Bitkeeper after the storm - Part 1
Joe Barr
News Forge
May 11, 2004
It has been a couple of years since the Linux kernel mailing list was debating the issues of Linus Torvalds' scalability and the use of a proprietary source management tool called Bitkeeper to handle kernel patches. Now that the dust has settled, and intrigued by a press release [ http://www.bitkeeper.com/press/2004-03-17.html ] from Bitkeeper author Larry McVoy that claimed impressive productivity gains for Linus Torvalds and other kernel hackers using Bitkeeper, NewsForge decided it was time to talk with McVoy on the current state of affairs between the free software hackers and his proprietary code. This is part one of that interview; part two will appear tomorrow.
NF: It has been about a month since the press release with the startling news that BitKeeper more than doubled Linus Torvalds' productivity. What was the reaction to the news by other kernel hackers?
McVoy: It wasn't really news to the senior developers.

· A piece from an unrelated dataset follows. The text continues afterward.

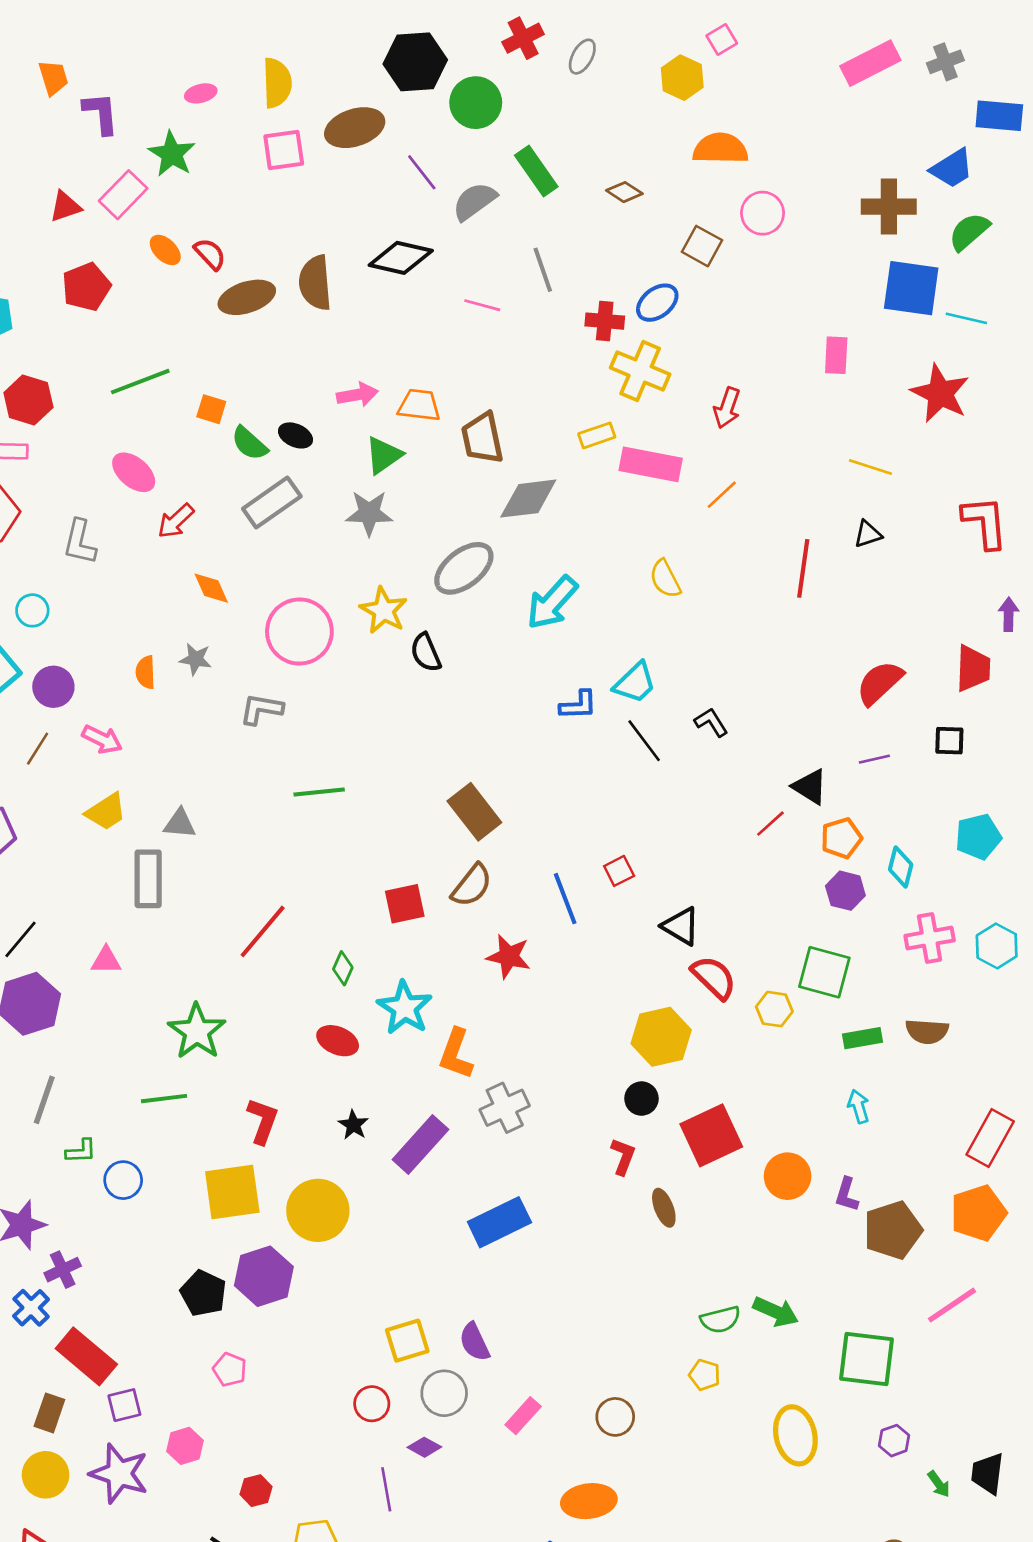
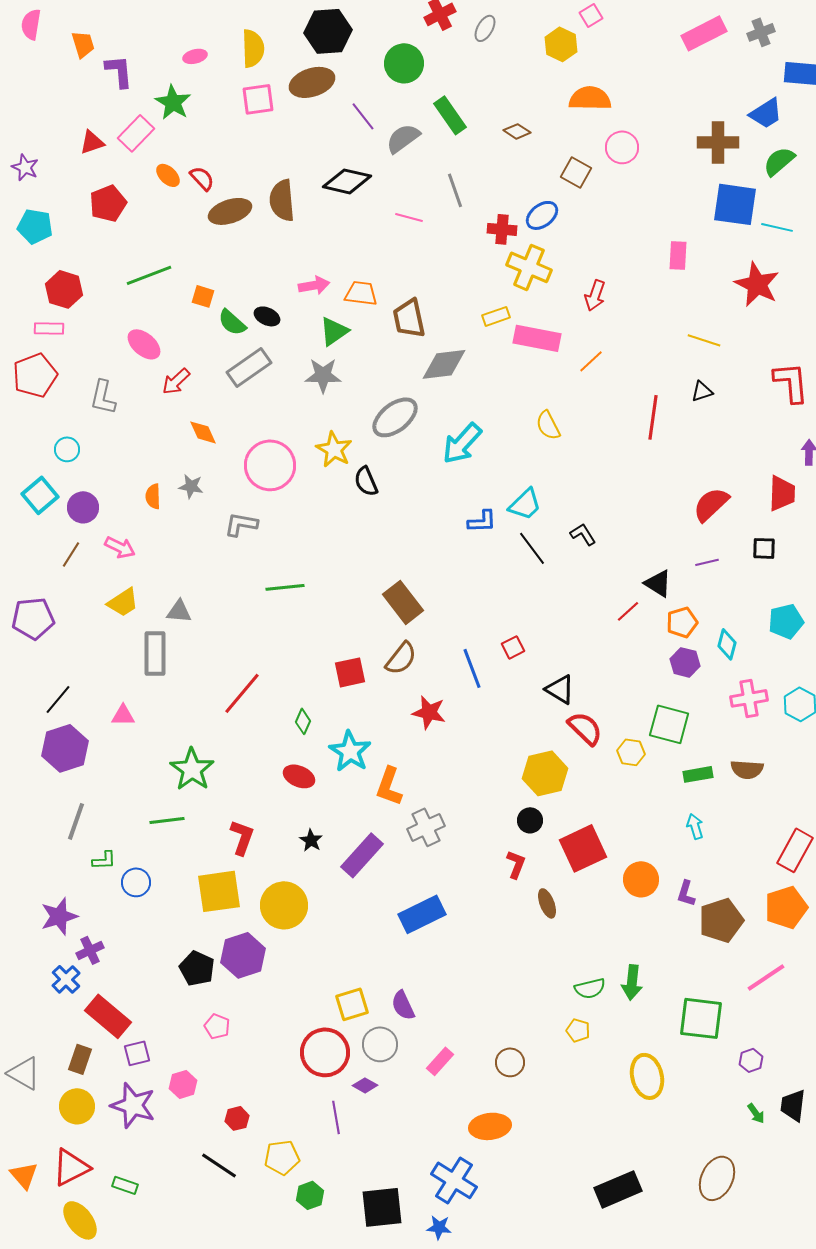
black hexagon: (415, 62) -> (328, 31), moved
green arrow: (776, 1312) -> (632, 982), turned 72
red circle: (372, 1404) -> (325, 1052), size x1.8
purple hexagon: (894, 1441) -> (751, 1060), moved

They already knew.
Here's how that announcement came about. I asked someone we were considering hiring why he wanted to come work for us. His response was, "I hang out on the kernel list and it is obvious that Linus is ten times more effective since he switched to BitKeeper." That sounded pretty nice, but I didn't believe it. I knew things were better, but ten times better? That sounded a little too good to be true.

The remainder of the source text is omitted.